Problem
In the entries below, find the line with "Around Old Helston (237, 40)" and the line with "W.F. Ivey’s Forgotten Days (549, 67)"; give again those lines and every line between them, exactly.

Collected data
══════════

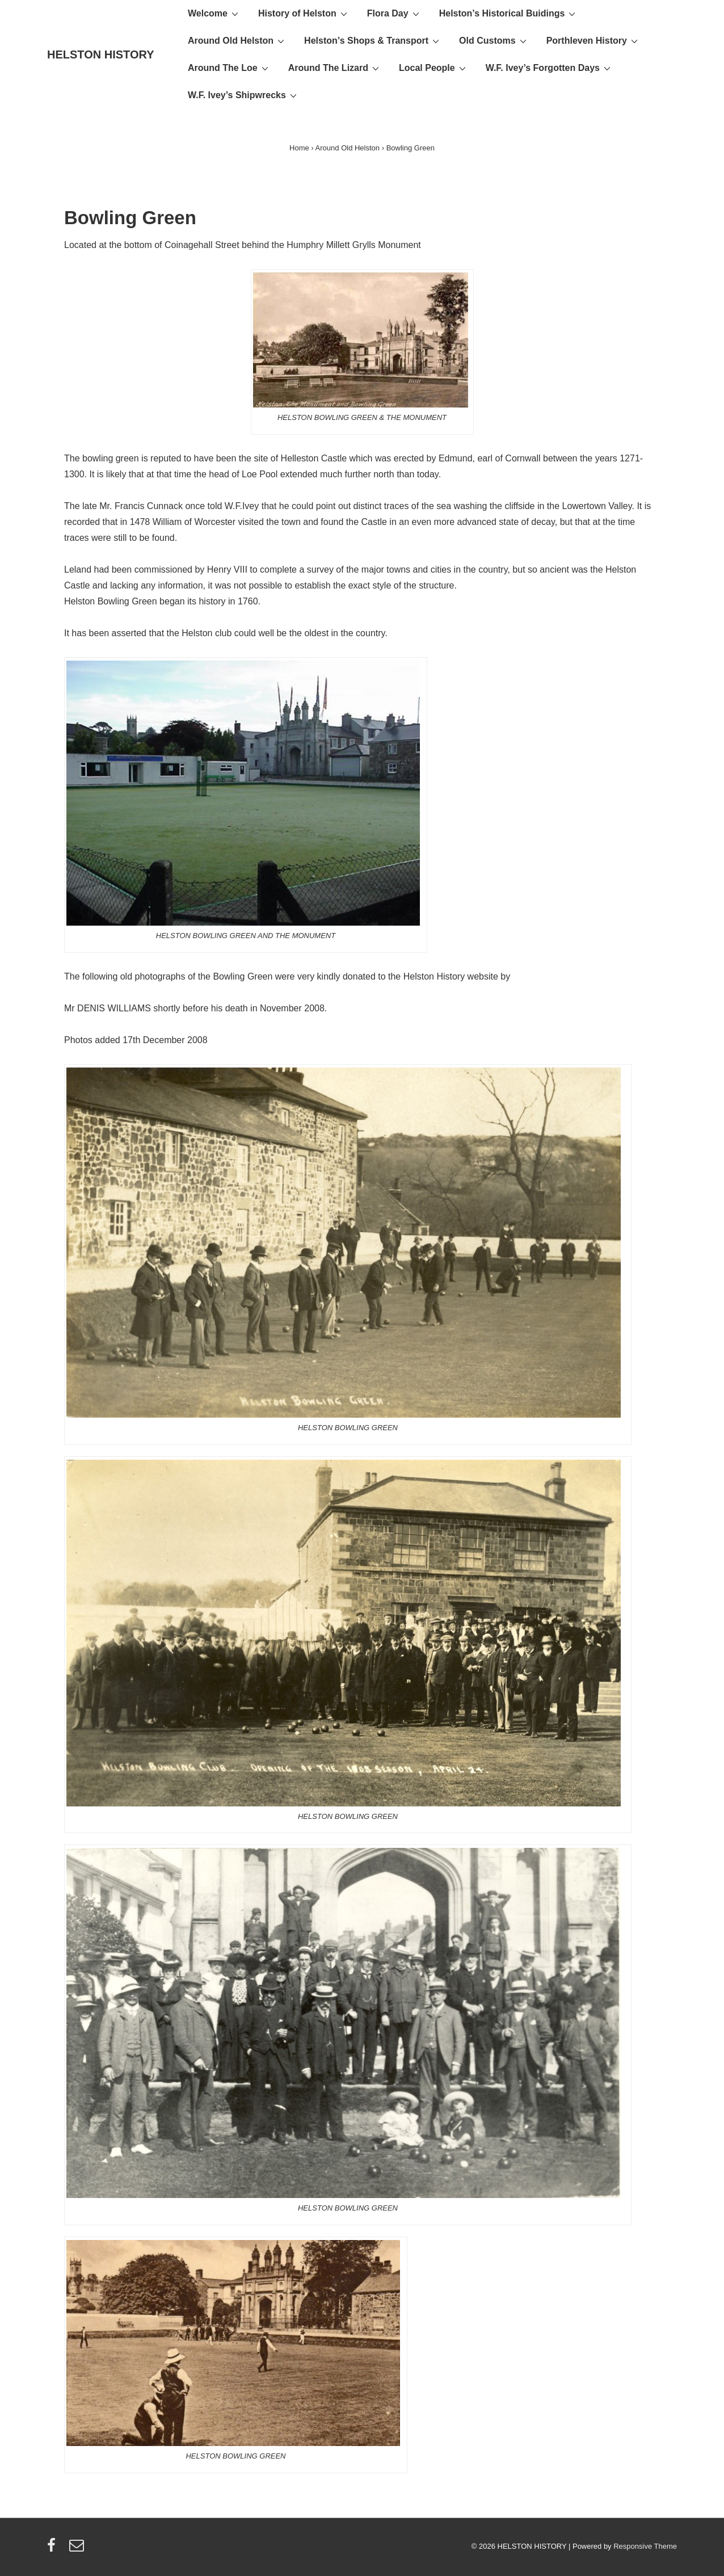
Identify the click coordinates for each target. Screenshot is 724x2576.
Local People (434, 67)
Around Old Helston (237, 40)
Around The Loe (229, 67)
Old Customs (494, 40)
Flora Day (394, 13)
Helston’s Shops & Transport (373, 40)
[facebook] (54, 2549)
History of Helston (304, 13)
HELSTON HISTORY (100, 54)
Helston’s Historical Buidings (509, 13)
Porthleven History (593, 40)
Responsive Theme (645, 2546)
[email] (78, 2549)
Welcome (214, 13)
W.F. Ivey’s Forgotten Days (549, 67)
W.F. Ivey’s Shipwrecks (244, 95)
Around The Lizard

══════════

Your response
Around Old Helston (237, 40)
Around The Loe (229, 67)
Old Customs (494, 40)
Flora Day (394, 13)
Helston’s Shops & Transport (373, 40)
[facebook] (54, 2549)
History of Helston (304, 13)
HELSTON HISTORY (100, 54)
Helston’s Historical Buidings (509, 13)
Porthleven History (593, 40)
Responsive Theme (645, 2546)
[email] (78, 2549)
Welcome (214, 13)
W.F. Ivey’s Forgotten Days (549, 67)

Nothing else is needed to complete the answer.